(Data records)
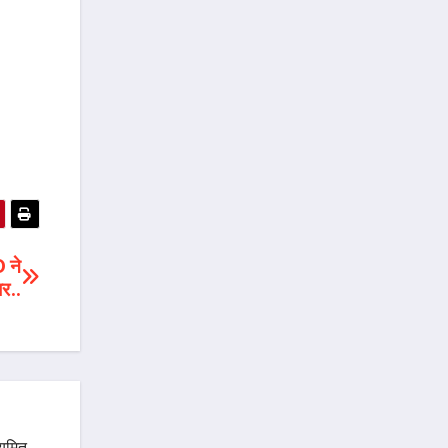
 ने
बर..
ियमित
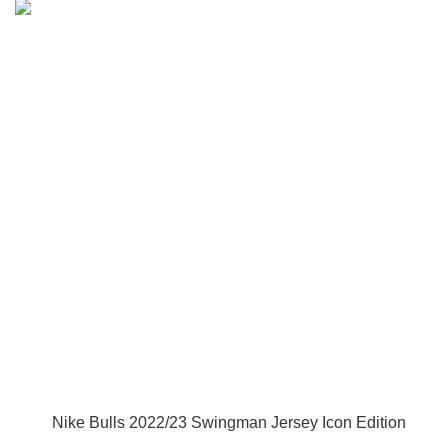
Nike Bulls 2022/23 Swingman Jersey Icon Edition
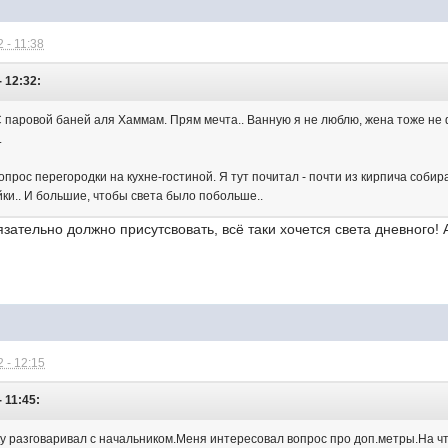
 - 11:38
- 12:32:
С паровой баней аля Хаммам. Прям мечта.. Ванную я не люблю, жена тоже не 
.
опрос перегородки на кухне-гостиной. Я тут почитал - почти из кирпича собира
ки.. И большие, чтобы света было побольше..
язательно должно присутсвовать, всё таки хочется света дневного! 
 - 12:15
- 11:45:
у разговаривал с начальником.Меня интересовал вопрос про доп.метры.На чт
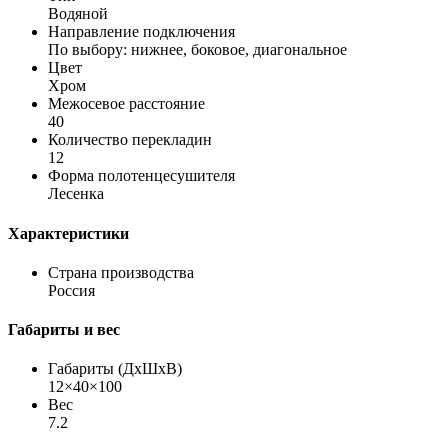
Водяной
Направление подключения
По выбору: нижнее, боковое, диагональное
Цвет
Хром
Межосевое расстояние
40
Количество перекладин
12
Форма полотенцесушителя
Лесенка
Характеристики
Страна производства
Россия
Габариты и вес
Габариты (ДхШхВ)
12×40×100
Вес
7.2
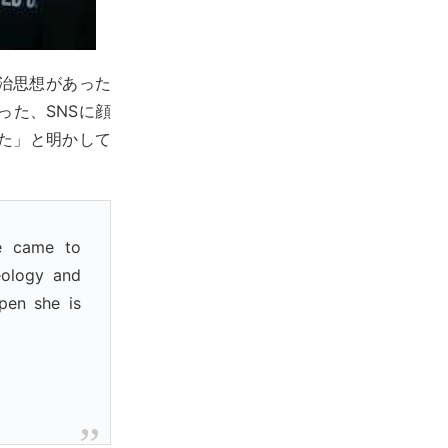
治思想があった
た、SNSに顔
た」と明かして
e came to
eology and
pen she is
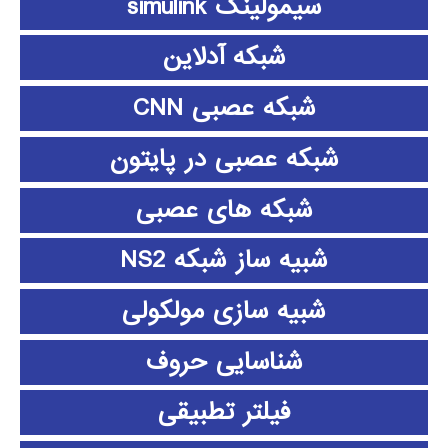
سیمولینک simulink
شبکه آدلاین
شبکه عصبی CNN
شبکه عصبی در پایتون
شبکه های عصبی
شبیه ساز شبکه NS2
شبیه سازی مولکولی
شناسایی حروف
فیلتر تطبیقی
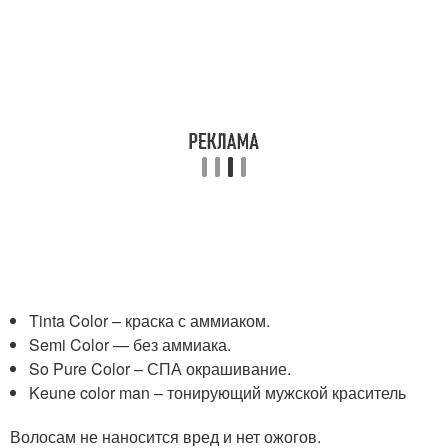
Tinta Color – краска с аммиаком.
Semi Color — без аммиака.
So Pure Color – СПА окрашивание.
Keune color man – тонирующий мужской краситель
Волосам не наносится вред и нет ожогов.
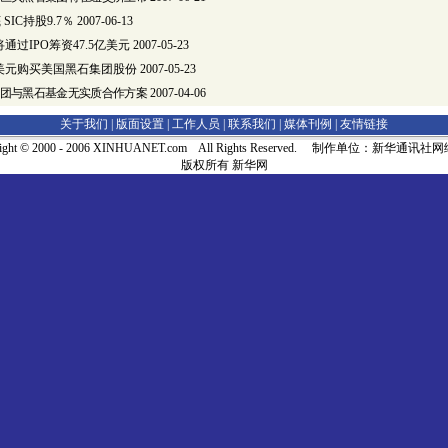
SIC持股9.7％
2007-06-13
通过IPO筹资47.5亿美元
2007-05-23
亿美元购买美国黑石集团股份
2007-05-23
团与黑石基金无实质合作方案
2007-04-06
关于我们 |
版面设置
|
工作人员
|
联系我们
|
媒体刊例
|
友情链接
right © 2000 - 2006 XINHUANET.com All Rights Reserved. 制作单位：新华通讯
版权所有 新华网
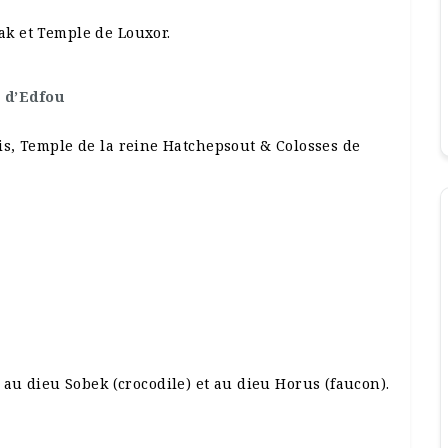
nak et Temple de Louxor.
 d’Edfou
Rois, Temple de la reine Hatchepsout & Colosses de
u dieu Sobek (crocodile) et au dieu Horus (faucon).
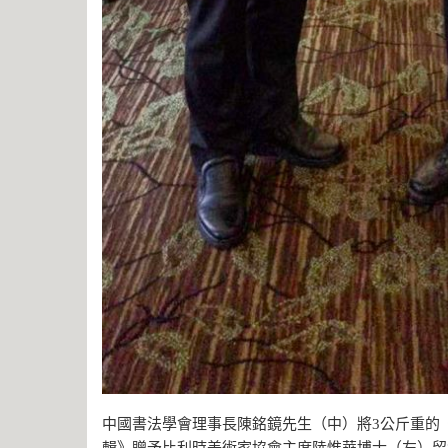
中國書法學會理事長陳銘鏡先生（中）將3公斤重的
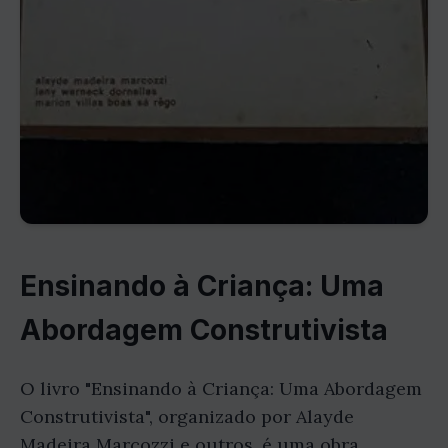
Ensinando à Criança: Uma
Abordagem Construtivista
O livro "Ensinando à Criança: Uma Abordagem
Construtivista", organizado por Alayde
Madeira Marcozzi e outros, é uma obra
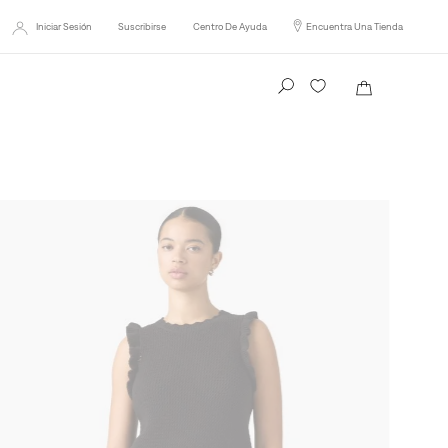
Iniciar Sesión
Suscribirse
Centro De Ayuda
Encuentra Una Tienda
Busca tu producto aquí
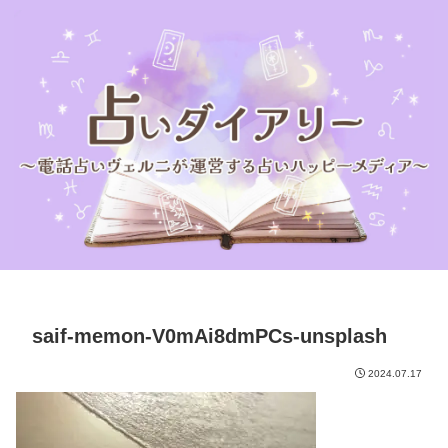
saif-memon-V0mAi8dmPCs-unsplash
2024.07.17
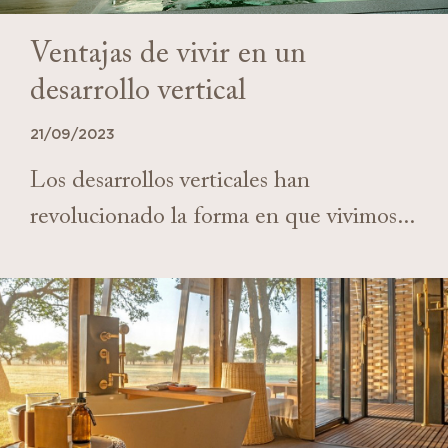
Ventajas de vivir en un
desarrollo vertical
21/09/2023
Los desarrollos verticales han
revolucionado la forma en que vivimos...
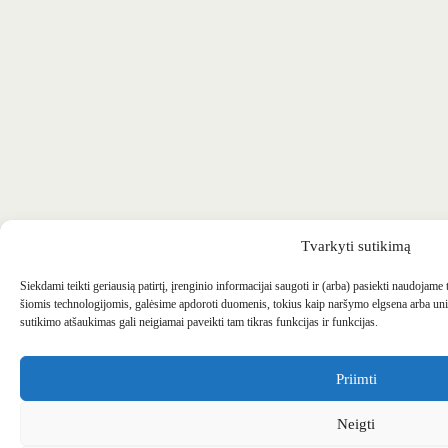
Tvarkyti sutikimą
Siekdami teikti geriausią patirtį, įrenginio informacijai saugoti ir (arba) pasiekti naudojame
šiomis technologijomis, galėsime apdoroti duomenis, tokius kaip naršymo elgsena arba uni
sutikimo atšaukimas gali neigiamai paveikti tam tikras funkcijas ir funkcijas.
Priimti
Neigti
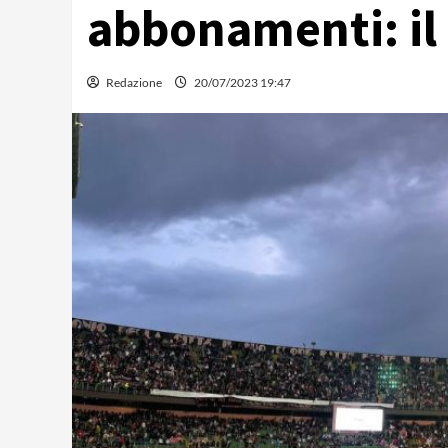
abbonamenti: il 
Redazione
20/07/2023 19:47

Task goal.
With the pictures excluded, the records are to be reproduced exactly.

Exercise output.
 ने
बर..
ियमित
Nike Bulls 2022/23 Swingman Jersey Icon Edition
 - 11:38
- 12:32:
С паровой баней аля Хаммам. Прям мечта.. Ванную я не люблю, жена тоже не 
.
опрос перегородки на кухне-гостиной. Я тут почитал - почти из кирпича собира
ки.. И большие, чтобы света было побольше..
язательно должно присутсвовать, всё таки хочется света дневного! 
 - 12:15
- 11:45:
у разговаривал с начальником.Меня интересовал вопрос про доп.метры.На чт
Водяной
Направление подключения
По выбору: нижнее, боковое, диагональное
Цвет
Хром
Межосевое расстояние
40
Количество перекладин
12
Форма полотенцесушителя
Лесенка
Характеристики
Страна производства
Россия
Габариты и вес
Габариты (ДхШхВ)
12×40×100
Вес
7.2
治思想があった
た、SNSに顔
た」と明かして
e came to
eology and
pen she is
سیمولینک simulink
شبکه آدلاین
شبکه عصبی CNN
شبکه عصبی در پایتون
شبکه های عصبی
شبیه ساز شبکه NS2
شبیه سازی مولکولی
شناسایی حروف
فیلتر تطبیقی
Tinta Color – краска с аммиаком.
Semi Color — без аммиака.
So Pure Color – СПА окрашивание.
Keune color man – тонирующий мужской краситель
Волосам не наносится вред и нет ожогов.
SIC持股9.7％
2007-06-13
通过IPO筹资47.5亿美元
2007-05-23
亿美元购买美国黑石集团股份
2007-05-23
团与黑石基金无实质合作方案
2007-04-06
关于我们 |
版面设置
|
工作人员
|
联系我们
|
媒体刊例
|
友情链接
right © 2000 - 2006 XINHUANET.com All Rights Reserved. 制作单位：新华通讯
版权所有 新华网
nak et Temple de Louxor.
 d’Edfou
Rois, Temple de la reine Hatchepsout & Colosses de
u dieu Sobek (crocodile) et au dieu Horus (faucon).
中國書法學會理事長陳銘鏡先生（中）將3公斤重的
Ensinando à Criança: Uma
Abordagem Construtivista
O livro "Ensinando à Criança: Uma Abordagem
Construtivista", organizado por Alayde
Madeira Marcozzi e outros, é uma obra
Iniciar Sesión
Suscribirse
Centro De Ayuda
Encuentra Una Tienda
Busca tu producto aquí
saif-memon-V0mAi8dmPCs-unsplash
2024.07.17
Ventajas de vivir en un
desarrollo vertical
21/09/2023
Los desarrollos verticales han
revolucionado la forma en que vivimos...
Tvarkyti sutikimą
Siekdami teikti geriausią patirtį, įrenginio informacijai saugoti ir (arba) pasiekti naudojame
šiomis technologijomis, galėsime apdoroti duomenis, tokius kaip naršymo elgsena arba uni
sutikimo atšaukimas gali neigiamai paveikti tam tikras funkcijas ir funkcijas.
Priimti
Neigti
abbonamenti: il 
Redazione
20/07/2023 19:47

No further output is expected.